Movie night

I’m back home in Brooklyn, and enjoyed a quiet night in last night watching two good “message” movies.

The first was Lord of War starring Nicolas Cage, the story of Yuri Orlov, a Ukrainian-American who grew up in a restaurant in Little Odessa in Brooklyn to become the World’s biggest independent arms dealer, a character who is apparently based loosely on real-life arms dealer Viktor Bout.

Apart from being an interesting and compelling action movie (Cage’s Orlov is a surprisingly likeable and sympathetic character, given his occupation), the film ends with the poignant message that private arms dealers are only operating in small-scale niche markets that the big arms dealers are unwilling or unable to operate in — often with their tacit permission.

The film ends by making the point that the five largest arms dealers in the World by far are the U.S., the U.K., Russia, France and China. It is not by coincidence that these five countries are also the five permanent members of the U.N. Security Council.

My second message movie last night was Fast Food Nation, a fictional story based around the non-fiction book of the same name by Eric Schlosser, who also co-wrote the screenplay for the movie. The concept — turning a non-fiction book into a fictional story covering the same themes — worked surprisingly well.

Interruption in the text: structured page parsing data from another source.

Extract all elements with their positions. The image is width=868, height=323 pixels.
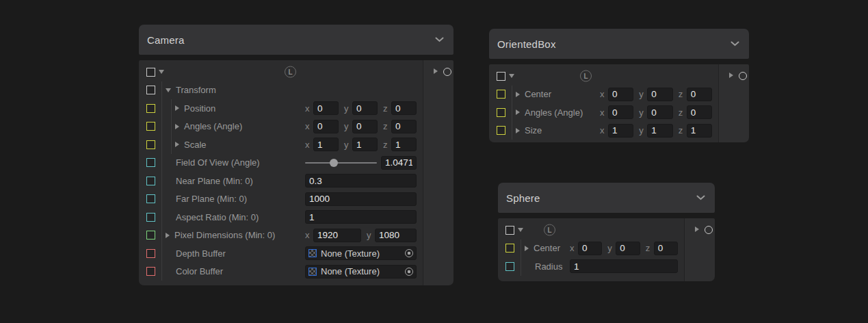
size-x-input[interactable] (608, 124, 633, 138)
port-center[interactable] (497, 90, 505, 99)
scale-y-input[interactable] (352, 138, 378, 151)
axis-x-label: x (600, 89, 606, 99)
collapse-arrow-icon[interactable] (159, 70, 164, 74)
port-field-of-view[interactable] (146, 158, 155, 167)
row-label: Angles (Angle) (184, 121, 242, 131)
position-x-input[interactable] (313, 101, 339, 115)
output-port[interactable] (443, 68, 451, 76)
object-picker-icon[interactable] (405, 249, 413, 257)
port-radius[interactable] (505, 262, 514, 271)
indent-guide-line (521, 257, 521, 276)
port-far-plane[interactable] (146, 194, 155, 203)
center-y-input[interactable] (647, 88, 672, 101)
port-aspect-ratio[interactable] (146, 213, 155, 222)
port-center[interactable] (505, 244, 514, 253)
expand-arrow-icon[interactable] (166, 233, 170, 238)
port-size[interactable] (497, 126, 505, 135)
pixel-height-input[interactable] (375, 229, 417, 242)
depth-buffer-texture-field[interactable]: None (Texture) (305, 246, 417, 260)
angles-z-input[interactable] (687, 105, 712, 119)
axis-x-label: x (305, 230, 311, 240)
size-y-input[interactable] (647, 124, 672, 138)
port-scale[interactable] (146, 140, 155, 149)
port-near-plane[interactable] (146, 177, 155, 185)
scale-x-input[interactable] (313, 138, 339, 151)
row-label: Far Plane (Min: 0) (176, 194, 247, 204)
fov-value-input[interactable] (381, 156, 417, 170)
collapse-arrow-icon[interactable] (166, 88, 171, 92)
slider-thumb[interactable] (330, 159, 338, 167)
row-transform: Transform (139, 81, 423, 100)
chevron-down-icon[interactable] (731, 41, 739, 47)
node-orientedbox-header[interactable]: OrientedBox (489, 29, 749, 59)
expand-arrow-icon[interactable] (516, 109, 520, 115)
node-orientedbox-body: L Center x y z (489, 64, 718, 142)
indent-guide-line (161, 190, 162, 209)
size-z-input[interactable] (687, 124, 712, 138)
object-picker-icon[interactable] (405, 268, 413, 276)
angles-y-input[interactable] (352, 120, 378, 133)
l-badge-icon: L (580, 70, 592, 82)
port-transform[interactable] (146, 86, 155, 94)
indent-guide-line (161, 81, 162, 100)
port-pixel-dimensions[interactable] (146, 231, 155, 240)
output-port[interactable] (739, 72, 747, 80)
axis-x-label: x (570, 243, 576, 253)
far-plane-input[interactable] (305, 192, 417, 206)
row-far-plane: Far Plane (Min: 0) (139, 190, 423, 209)
port-angles[interactable] (146, 122, 155, 131)
chevron-down-icon[interactable] (435, 37, 444, 42)
output-flow-icon (695, 227, 699, 232)
angles-x-input[interactable] (313, 120, 339, 133)
fov-slider[interactable] (305, 158, 377, 168)
output-port[interactable] (705, 226, 713, 234)
port-color-buffer[interactable] (146, 267, 155, 276)
expand-arrow-icon[interactable] (175, 124, 179, 129)
collapse-arrow-icon[interactable] (509, 74, 514, 78)
axis-y-label: y (607, 243, 614, 253)
position-z-input[interactable] (391, 101, 417, 115)
port-position[interactable] (146, 104, 155, 113)
axis-x-label: x (600, 125, 606, 135)
collapse-arrow-icon[interactable] (518, 228, 523, 232)
center-x-input[interactable] (608, 88, 633, 101)
center-z-input[interactable] (687, 88, 712, 101)
center-x-input[interactable] (578, 242, 602, 255)
axis-x-label: x (305, 121, 311, 131)
center-y-input[interactable] (616, 242, 640, 255)
l-badge-icon: L (285, 66, 296, 78)
indent-guide-line (512, 103, 512, 122)
axis-y-label: y (367, 230, 373, 240)
row-position: Position x y z (139, 99, 423, 118)
port-angles[interactable] (497, 108, 505, 117)
expand-arrow-icon[interactable] (516, 92, 520, 97)
indent-guide-line (161, 244, 162, 263)
color-buffer-texture-field[interactable]: None (Texture) (305, 265, 417, 279)
aspect-ratio-input[interactable] (305, 210, 417, 224)
expand-arrow-icon[interactable] (525, 246, 529, 251)
near-plane-input[interactable] (305, 174, 417, 188)
input-port[interactable] (505, 226, 514, 235)
axis-z-label: z (679, 89, 685, 99)
axis-y-label: y (344, 103, 350, 114)
input-port[interactable] (146, 68, 155, 77)
node-sphere-header[interactable]: Sphere (498, 183, 715, 213)
port-depth-buffer[interactable] (146, 249, 155, 258)
angles-x-input[interactable] (608, 105, 633, 119)
node-camera: Camera L Transform Posit (139, 25, 453, 285)
expand-arrow-icon[interactable] (175, 142, 179, 147)
scale-z-input[interactable] (391, 138, 417, 151)
row-label: Near Plane (Min: 0) (176, 176, 253, 186)
expand-arrow-icon[interactable] (175, 105, 179, 111)
pixel-width-input[interactable] (313, 229, 361, 242)
expand-arrow-icon[interactable] (516, 128, 520, 133)
node-sphere: Sphere L Center x y (498, 183, 715, 281)
node-camera-header[interactable]: Camera (139, 25, 453, 55)
angles-z-input[interactable] (391, 120, 417, 133)
angles-y-input[interactable] (647, 105, 672, 119)
center-z-input[interactable] (654, 242, 678, 255)
position-y-input[interactable] (352, 101, 378, 115)
radius-input[interactable] (570, 259, 678, 273)
chevron-down-icon[interactable] (696, 195, 705, 201)
input-port[interactable] (497, 72, 505, 81)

There are various inter-connected themes in the film; it covers Mexican immigrants making the dangerous crossing into the U.S. who end up working as unskilled and abused employees in large corporate meat packing factories; a meat packing industry forced to cut corners to lower costs by profit-greedy fast food companies, and fast food companies trying to make profits by selling as much product as possible.

Everyone in the movie comes across as relatively normal and human, trying to do their best for themselves, but the end result is horrible: The immigrant workers have low pay, appalling and dangerous working conditions and no rights, and the consumers get to eat meat that is contaminated by fecal matter — i.e shit.

I stopped eating in fast food restaurants years ago, even before I read Fast Food Nation (see blogs passim) — I come from the land formerly of the mad cows, after all — but it was a good reminder of how unbridled capitalism can result in stable systems that put profits first and people and the environment last.

One thought on “Movie night

  1. John Kirriemuir

    Hello from Lapland!

    Seen Lord of War too. Thought-provoking. On a good day (which isn’t every day), N.Cage can put in a convincing performance, which helped.